Another  problem in the sleep saga: I'm taking the kiddos to visit my parents next week (just me and them on a plane--watch this space to see what the flight attendants do to us).   Even though they have a great big house and white noise machines galore, my father is vaguely insane when it comes to (his) sleep.*  I'm not sure exactly what's  going to happen if he hears the nighttime symphony that is The Girl.

The Boy, in particular, is looking forward to going on an airplane (though what he really wants to ride is a helicopter) and seeing his grandparents, but I continue to have issues with my parents that surprise me.  I've said before that I thought the shared experience of being parents might bring me closer to them, but so often I wind up shaking my head and wondering how they got through the experience of having young children.  Alas.

Anyway, besides snacks and a DVD player, any ideas for entertaining kiddos on a plane?
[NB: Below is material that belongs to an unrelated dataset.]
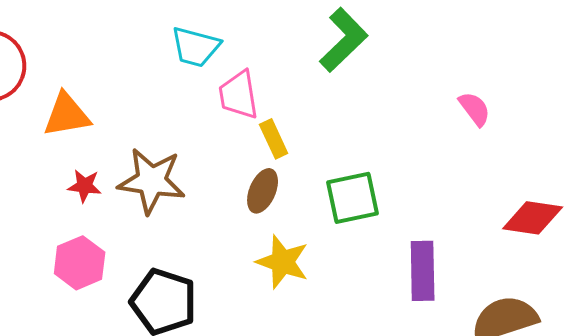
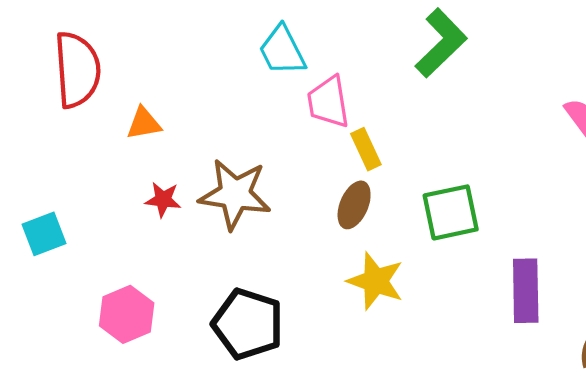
cyan trapezoid: (196, 47) -> (282, 50), turned 48
orange triangle: (67, 115) -> (144, 123), size x0.7
pink hexagon: (80, 263) -> (127, 314), moved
*True story: when he visited me in the hospital the day after The Girl was born (he slept in at the hotel, had breakfast, and arrived around noon), and I asked how he was, he told me--a woman who had just had a c-section and was nursing a newborn around the clock--that he was tired and hoping to take a nap.

Gender Studies

The Boy and Dora go way back, but recently, he's been expressing a strong preference for Diego as his televised opiate.  So much so, that I started to wonder if it was a gender thing: did he prefer Diego simply because he was a boy?*  I decided to ask some questions:

Me:  Buddy, is Diego a boy or a girl?
Boy: A boy.
Aha--just as I thought.   But then:

Me: Is Dora a boy or a girl?
Boy: A boy.
So much for that theory.  I wonder if he knows the concept of "boy" or "girl."

Me: Is Pablo a boy or a girl?
Boy: A boy.
Hmmm.

Me: Is Tasha a boy or a girl?
Boy: A girl.
Interesting.

Me:  How do you know Tasha's a girl?
Boy:  Tasha's...Tasha.
Good point.

Me: Is Tyrone a boy or a girl?
Boy: <Giggles>Tyrone is....a moose.

*Personally, I think Dora kicks Diego's ass, at least in the old school episodes before the explorer star/super baby ridiculousness.